Chesterton also offered the world and each of its neighborhoods a third way by way of his own “ism,” as in distributism. Grounded in his antipathy to the increasing bigness of big business and big government, Chesterton’s distributism was consistent with the Catholic doctrine of subsidiarity in that it elevated the local over the national, the family over the state, the rural over the urban. If only Jim Wallis could be persuaded to read Chesterton. Instead he’s too determined to damn others who claim to know “God’s Politics”—and too convinced that the American federal government is both the answer (to domestic poverty) and the obstacle (to achieving international peace).

Given his own third way sympathies, Chesterton might have been tempted to assume a holier than thou “plague on both your houses” stance. He might even have been tempted to abandon his ultimate answer to his own question. But he always managed to resist that temptation. If only Jim Wallis’ resistance might have been stronger.

Who knows what answer Wallis would give to G. K. Chesterton’s question. What is clear from page after interminable page of God’s Politics is that God’s translator has any number of answers, none of which has anything to do with whatever he has ever thought —- or done —- or proposed. Or is now proposing. Which, I suppose, is entirely understandable. After all, if you can claim to understand God’s Politics how could you possibly ever believe that you might possibly be part of the problem—or ever wrong about anything.

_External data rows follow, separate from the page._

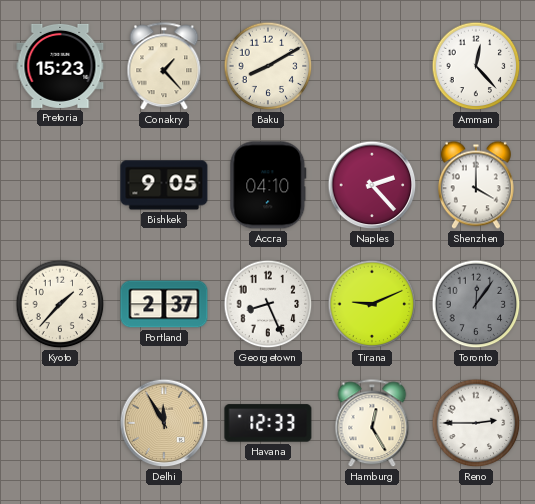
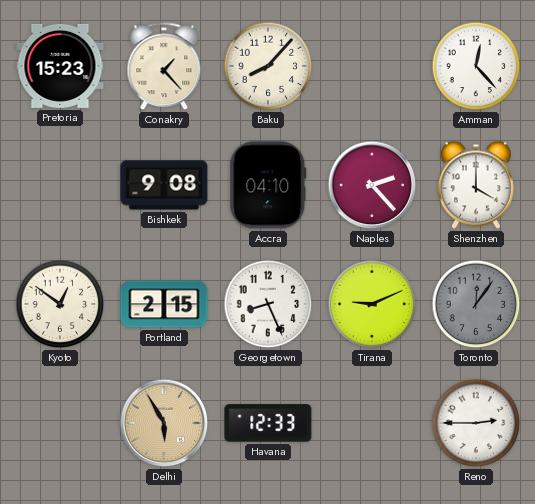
Baku: 8:10 -> 8:07
Bishkek: 9:05 -> 9:08
Kyoto: 1:37 -> 12:51
Portland: 2:37 -> 2:15
Delhi: 11:55 -> 5:55
Hamburg: 12:25 -> none
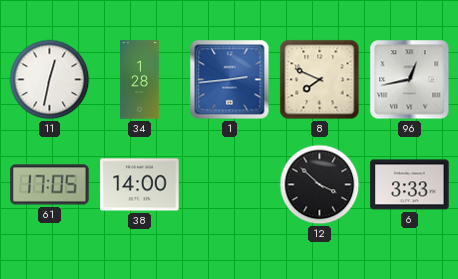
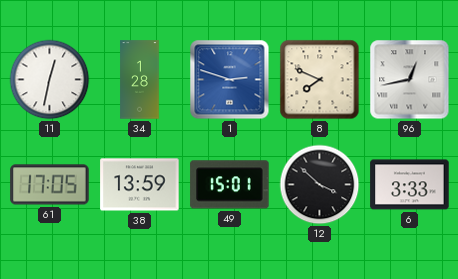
1: 2:44 -> 2:48
38: 14:00 -> 13:59
49: none -> 15:01
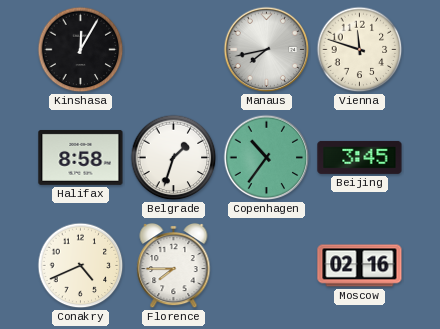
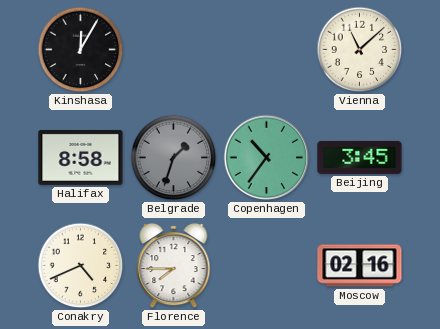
Manaus: 7:43 -> none
Vienna: 11:48 -> 11:08
Belgrade dial: white -> grey
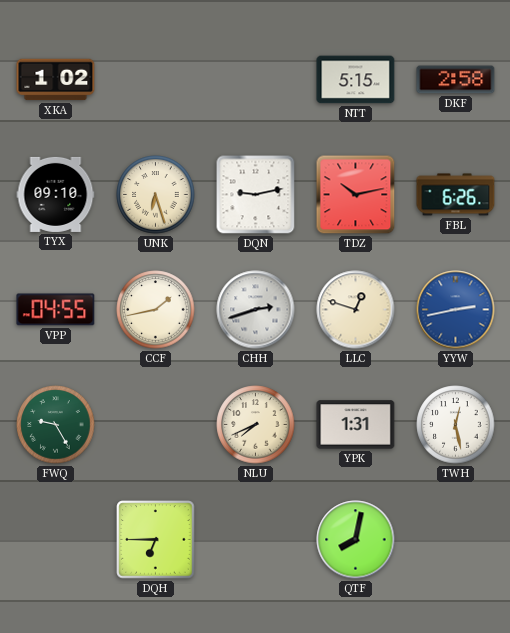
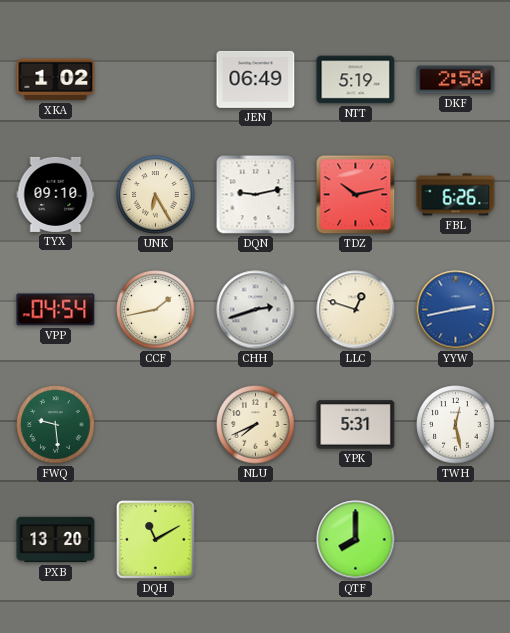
JEN: none -> 06:49
NTT: 5:15 -> 5:19
UNK: 6:27 -> 6:25
VPP: 04:55 -> 04:54
FWQ: 9:25 -> 9:29
YPK: 1:31 -> 5:31
PXB: none -> 13:20
DQH: 6:45 -> 11:10
QTF: 8:02 -> 8:00
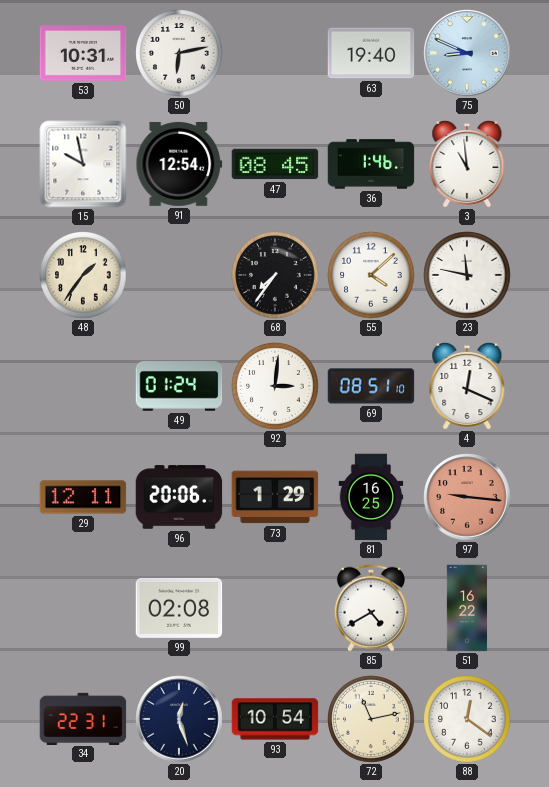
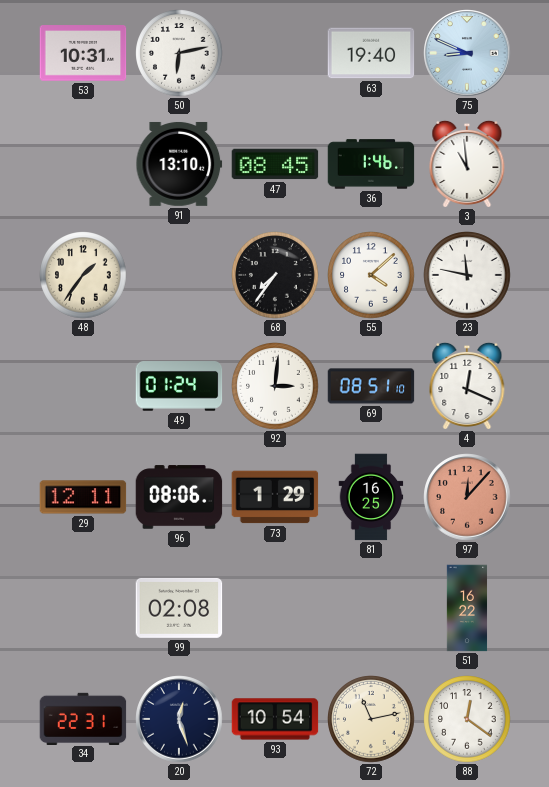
15: 9:58 -> none
91: 12:54 -> 13:10
96: 20:06 -> 08:06
97: 9:16 -> 12:07
85: 4:40 -> none
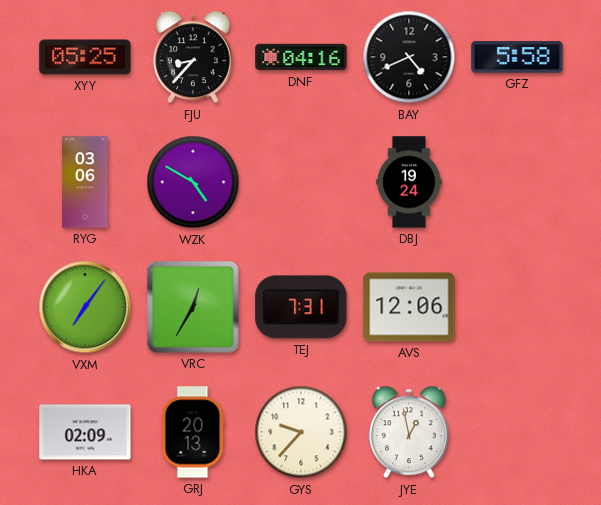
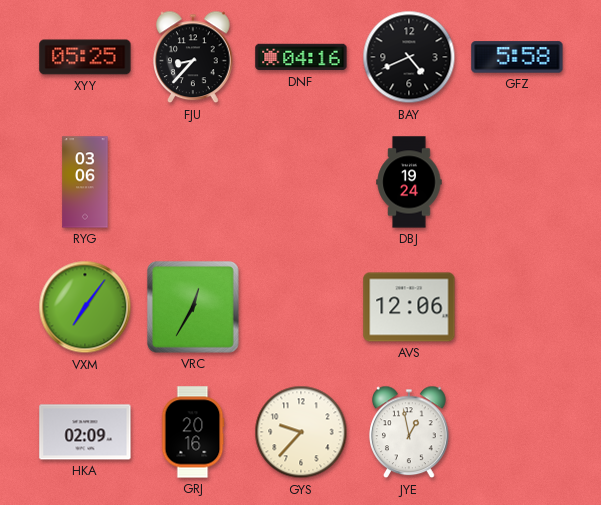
WZK: 4:50 -> none
TEJ: 7:31 -> none
GRJ: 20:13 -> 20:16
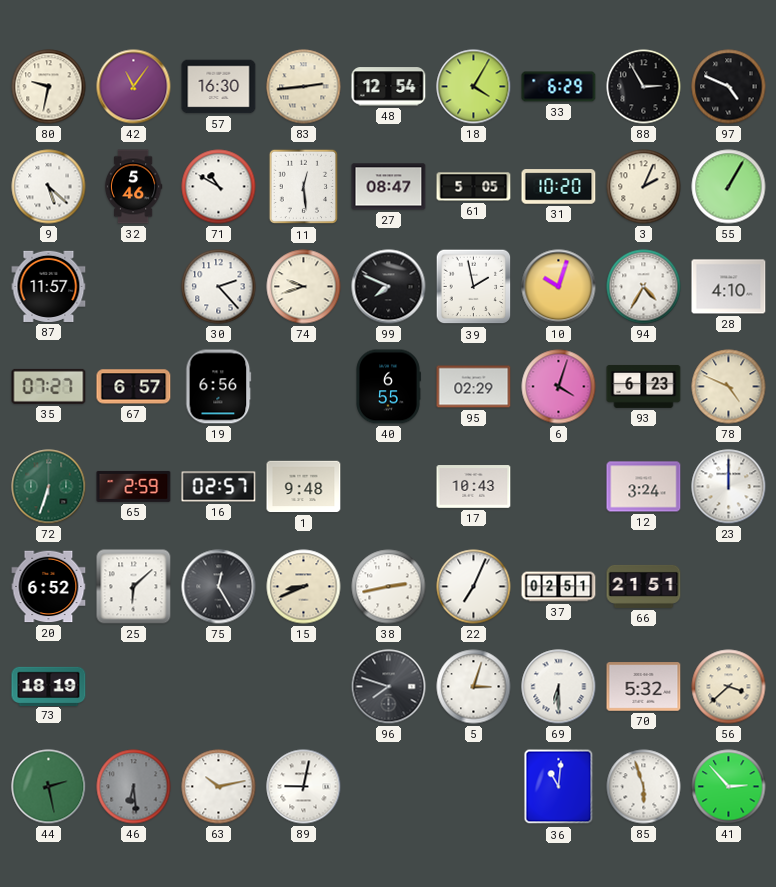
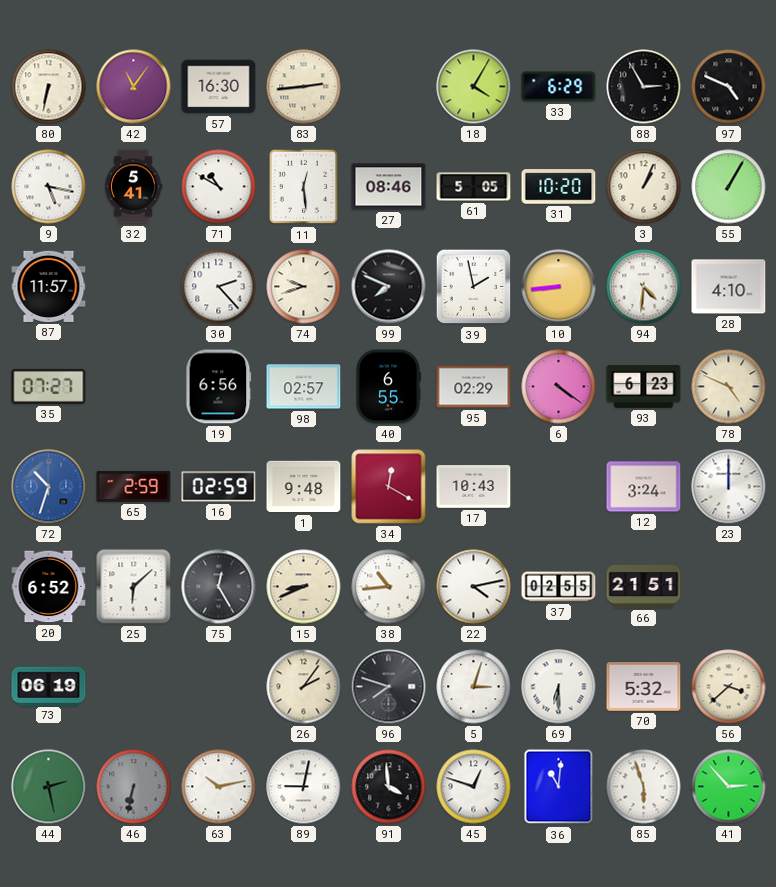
80: 9:32 -> 6:32
48: 12:54 -> none
9: 5:22 -> 5:17
32: 5:46 -> 5:41
27: 08:47 -> 08:46
3: 2:04 -> 1:04
10: 10:03 -> 8:44
94: 4:35 -> 4:31
67: 6:57 -> none
98: none -> 02:57
6: 4:03 -> 4:21
72: 6:33 -> 10:33
72 dial: green -> blue
16: 02:57 -> 02:59
34: none -> 12:20
38: 2:43 -> 10:44
22: 7:04 -> 4:13
37: 02:51 -> 02:55
73: 18:19 -> 06:19
26: none -> 2:06
46: 6:29 -> 6:32
91: none -> 3:59
45: none -> 12:48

A member in good standing of the religious (as opposed to secular) left, Wallis cannot resist criticizing the Reverend Falwell, who was quick to blame Hollywood types and sodomites for 9/11. In issuing his jeremiad, Falwell was Cotton Mather when he might have been Abraham Lincoln. In his famous Second Inaugural Address, Lincoln deemed the Civil War to be God’s punishment for the sin of slavery. That sin was America’s sin. Lincoln was telling his countrymen that all of us, rather than some of us, were sinners. Not so Falwell and those like him who like to think that God is on their side. Among those others is one Jim Wallis.

No doubt this Jim Wallis would be horrified by such a comparison. After all, didn’t Falwell try to pin the blame for 9/11 on his enemies? And doesn’t he equate his enemies with America’s enemies? And doesn’t he believe that God is on his (and America’s) side? Surely, Jim Wallis is none of the above. To be fair, he isn’t all of the above. But he comes uncomfortably (for him) close on the third question when he makes this distinction: ask not if God is on your side, but if you are on God’s side. Really now, isn’t this one of those distinctions without a difference?

Picking up this book, I had a premonition that I might find a reason or three to disagree here and there with Wallis, but I had no reason to think that the book would exude the tone that it does. Then again, maybe I should have been suspicious. The title is, how to put it, off-putting. So is the subtitle.

Admittedly, third ways can be beguiling -— both for those who think they have found such a way and for those who might be tempted to follow the finder. Wallis’s alternative path is suggested by the subtitle: “Why the Right Gets It Wrong and the Left Doesn’t Get It.” Hmmm . . . After reading the book I’d offer the following as a fair translation: “Why the Right is Wrong and Will Remain Wrong Until It Moves Left; and Why the Left Can Remain Left Once It Get One Big Thing Right.”

That one big thing is the sticky matter of abortion. If only the Democratic party would moderate its position on abortion, laments Wallis, all would be right with the left. Well, almost all. To be fair, Wallis does resort to a few other minor lamentations over the current state of the Democratic party. But his disagreement with the Democrats centers on abortion, an issue on which Democrats are much more “doctrinaire” (he might have written “extreme”) than Republicans.

So what must be done to return pro-life Catholics and evangelicals to what he knows is their proper political home? Wallis preaches the mantra of moderation. In the process he invokes the Clintonian call to make abortion “safe, legal, and rare,” even as he criticizes Clinton for doing next to nothing on the rareness front.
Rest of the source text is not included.